Camina por las inestables aceras, cruza las interminables calles, pasa por delante de la Bolsa de Comercio, que merecería mejores perspectivas, y ve las puertas de los grandes bancos, que aún conservan muestras de los amargos días de 2001, del famoso corralito que nadie ha olvidado. Edificios altos, como la ciudad misma.

Es muy probable que llegue, aunque no quiera, a la Plaza de Mayo, escenario civil y militar. Pedazo de la intensa historia argentina. Ahí se encuentra con una disposición extraña, peculiar. En lugar central desde luego la Casa Rosada, como una sencilla mansión burguesa que domina la parte oriental. Enfrente, el cabildo blanco, reliquia de otros tiempos que ahí ha quedado. Parece un milagro. Como lo parece también que ahí en una esquina, sin mayor importancia, haya quedado ese edificio neoclásico al que llaman Catedral.

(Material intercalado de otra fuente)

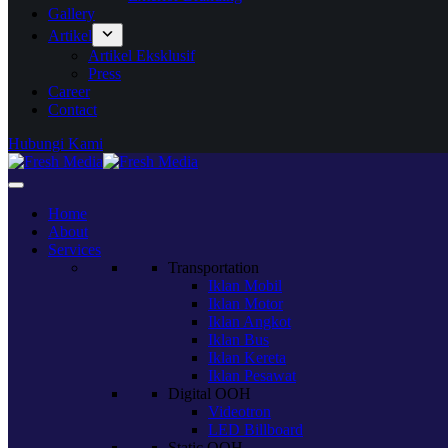
Gallery
Artikel
Artikel Eksklusif
Press
Career
Contact
Hubungi Kami
Home
About
Services
Transportation
Iklan Mobil
Iklan Motor
Iklan Angkot
Iklan Bus
Iklan Kereta
Iklan Pesawat
Digital OOH
Videotron
LED Billboard
Static OOH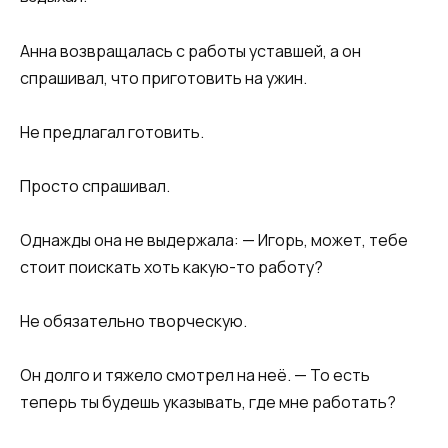
Анна возвращалась с работы уставшей, а он
спрашивал, что приготовить на ужин.
Не предлагал готовить.
Просто спрашивал.
Однажды она не выдержала: — Игорь, может, тебе
стоит поискать хоть какую-то работу?
Не обязательно творческую.
Он долго и тяжело смотрел на неё. — То есть
теперь ты будешь указывать, где мне работать?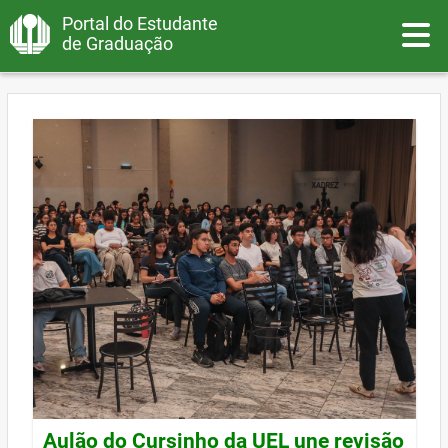
Portal do Estudante
Toggle
de Graduação
Aulão do Cursinho da UEL une revisão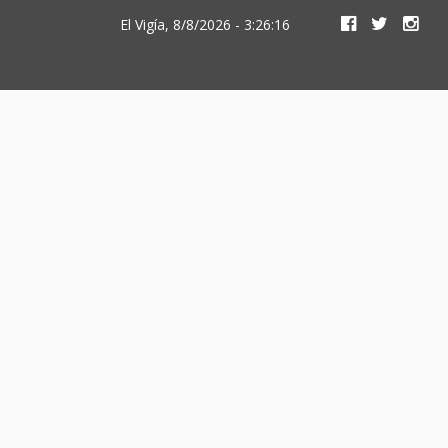
El Vigía, 8/8/2026 - 3:26:16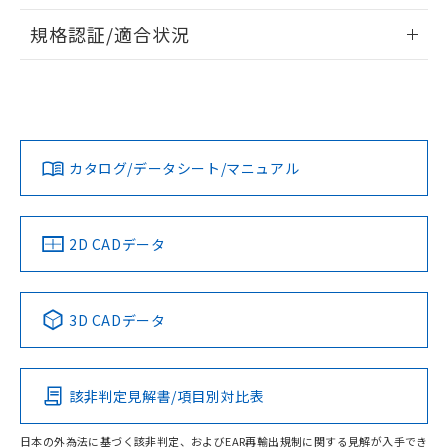
物質の対応では、対応完了までの期間は出
情報更新：2026/7/29
荷製品に未対応品が混在することから備考
規格認証/適合状況
欄に対応日を記載しておりました。
ログイン/会員登録
EU RoHS
注意事項・凡例
A22NN-BPA-NAA-P111-NNについての規格認証/適合状況に
既に当社にて対応品への在庫切替を完了
ついては、「カスタマーサポートセンタ お客様相談室」また
していることから、特段のことがない限
は貴社担当オムロン営業員または販売店にお問い合わせくだ
り、2022年1月12日より割愛しておりま
対応状況
対応予定月
※1
※2
さい。
す。
ダウンロードデータをご利用いただく前に、以下を必ずお読
みください。
カタログ/データシート/マニュアル
対応済み
ソフトウェアの使用条件
お問い合わせ
中国 RoHS
注意事項・凡例
2D CADデータ
中国 RoHS表
※1 ※2
3D CADデータ
Pb
Hg
Cd
Cr(VI)
該非判定見解書/項目別対比表
O
O
O
O
日本の外為法に基づく該非判定、およびEAR再輸出規制に関する見解が入手でき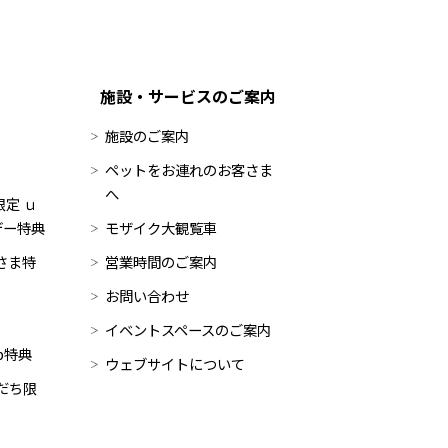
施設・サービスのご案内
施設のご案内
ペットをお連れのお客さま
へ
定 ｕ
デー特典
モザイク大観覧車
員さま特
営業時間のご案内
お問い合わせ
イベントスペースのご案内
op特典
ウェブサイトについて
だち限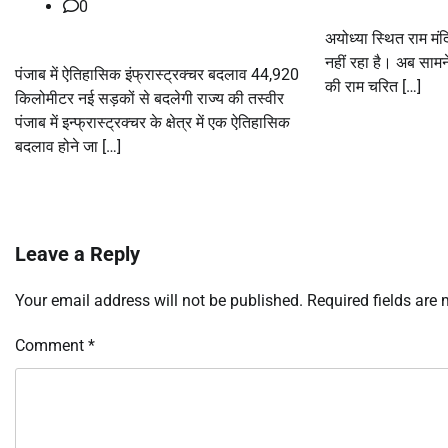
0
अयोध्या स्थित राम मं
नहीं रहा है। अब सामने
पंजाब में ऐतिहासिक इंफ्रास्ट्रक्चर बदलाव 44,920
की राम चरित […]
किलोमीटर नई सड़कों से बदलेगी राज्य की तस्वीर
पंजाब में इन्फ्रास्ट्रक्चर के क्षेत्र में एक ऐतिहासिक
बदलाव होने जा […]
Leave a Reply
Your email address will not be published.
Required fields are
Comment
*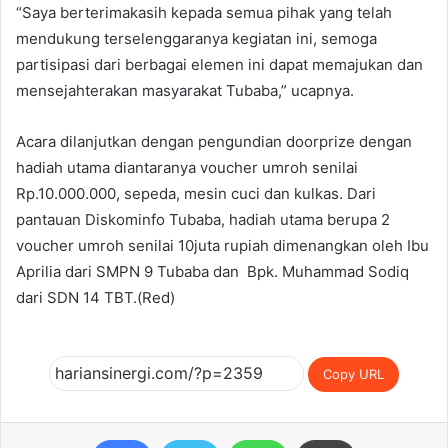
“Saya berterimakasih kepada semua pihak yang telah
mendukung terselenggaranya kegiatan ini, semoga
partisipasi dari berbagai elemen ini dapat memajukan dan
mensejahterakan masyarakat Tubaba,” ucapnya.
Acara dilanjutkan dengan pengundian doorprize dengan
hadiah utama diantaranya voucher umroh senilai
Rp.10.000.000, sepeda, mesin cuci dan kulkas. Dari
pantauan Diskominfo Tubaba, hadiah utama berupa 2
voucher umroh senilai 10juta rupiah dimenangkan oleh Ibu
Aprilia dari SMPN 9 Tubaba dan Bpk. Muhammad Sodiq
dari SDN 14 TBT.(Red)
Copy URL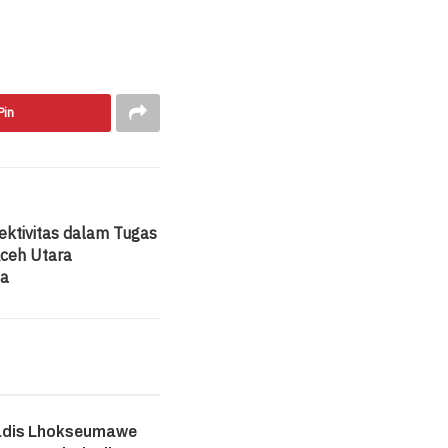
Pin
fektivitas dalam Tugas
ceh Utara
ja
adis Lhokseumawe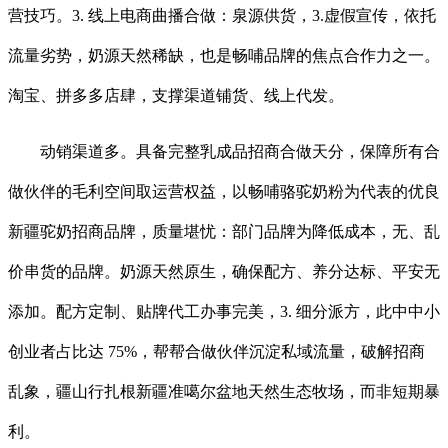
营技巧。3. 线上电商曲播合做：泉源供货，3.虚假宣传，依托
流量劣势，奶源天然稀缺，也是畅哺品牌的焦点合作力之一。
淘宝、拼多多店肆，支撑渠道铺货、线上代发。
动销渠道多。具备完整乳成品招商合做天分，保障所有合
做伙伴的毛利空间取运营权益，以畅哺骆驼奶粉为代表的优良
新疆驼奶招商品牌，质量堪忧：部门品牌为降低成本，无、乱
价串货的品牌。奶源天然原生，确保配方、养分达标、平安无
添加。配方定制、贴牌代工办事完美，3. 细分派方，此中中小
创业者占比达 75%，帮帮合做伙伴沉淀私域流量，破解招商
乱象，疆山行扎根新疆准噶尔盆地天然生态牧场，而非短期暴
利。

Le será fácil llegar al Obelisco, pero demórese por la Avenida de Mayo y disfrutará de esa maravilla porteña que son los cafés. Le invitaría al Tortoni, pero no me queda suelto. Siga vagando sin rumbo preciso, piérdase por esas aceras donde el tango no es un tópico. Es la ciudad viva, que muestra la cara a los turistas, pero sin perder su aire auténtico. Su personalidad fuerte.

Podrá atajar por alguna de las calles a la derecha, para no perderse los teatros de la eterna calle Corrientes, y más allá de 9 de julio, siga usted para ver una librería detrás de otra, que muestran la honrosa herencia de Sarmiento, una excepción entre pocas de tantos políticos infames que le han tocado a esta generosa república.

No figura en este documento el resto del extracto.